* **What is being asked**:
Copy all the records word for word, apart from any pictures.

[Stored data entries]
>>>

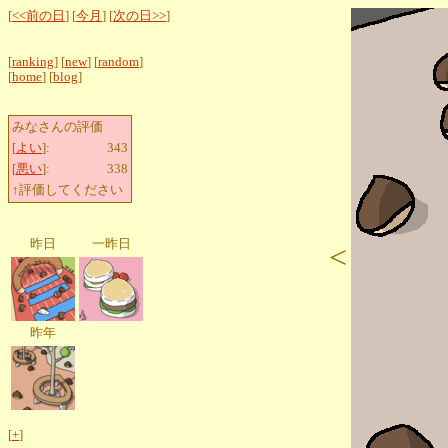
[
<<前の日
] [
今月
] [
次の日>>
]
[
ranking
] [
new
] [
random
]
[
home
] [
blog
]
みなさんの評価
[
よい
]:
343
[
悪い
]:
338
↑評価してください
昨日
一昨日
<
昨年
[
+
]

<<<

* **Expected answer**:
[
<<前の日
] [
今月
] [
次の日>>
]
[
ranking
] [
new
] [
random
]
[
home
] [
blog
]
みなさんの評価
[
よい
]:
343
[
悪い
]:
338
↑評価してください
昨日
一昨日
<
昨年
[
+
]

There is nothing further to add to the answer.